"Une découverte inattendue et mystérieuse" (Alexandra Gay)
Par L. Bueno-Lahens (lycée Hoche, Versailles (78)) le 07 février 2016, 15:43 - Nouvelles réalistes à chute - Lien permanent
C’était une journée d’automne. Le ciel était bas. L’atmosphère humide pénétrait jusqu’à travers les murs épais de la maison.
Installée dans mon vieux fauteuil, sous une couverture de laine bien chaude, je me remémorai tous ces souvenirs qui se bousculaient dans ma tête. Je percevais juste les petites gouttes de pluie qui heurtaient les vitres. Regardant au loin le passage des voitures sur la route inondée, mon regard se perdait dans l’immensité des champs et des prés qui s’étendait à perte de vue. Que faire à présent? Là était toute ma pensée. J’étais maintenant seule à cinquante ans dans un grand appartement.

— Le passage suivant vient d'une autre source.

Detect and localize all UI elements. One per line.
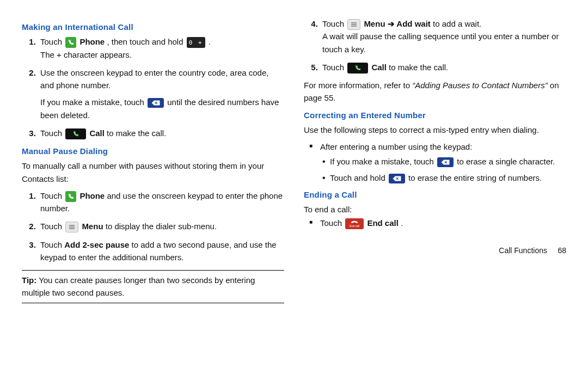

Le retentissement de la sonnerie me sortit brutalement de mes songes. Prenant appui sur le rebord de la fenêtre, je me penchais et aperçus un homme qui était à la porte. L’homme commença à me parler :
« Bonjour Madame! Excusez-moi de vous déranger à cette heure-ci! Etes-vous au courant de l’inauguration demain d’un marché à St Aubin, petite ville non loin d’ici?
- Ah non, pas du tout jeune homme! Mais vous savez, je suis très préoccupée en ce moment car je viens de perdre mon mari... Vous comprenez certainement ma tristesse.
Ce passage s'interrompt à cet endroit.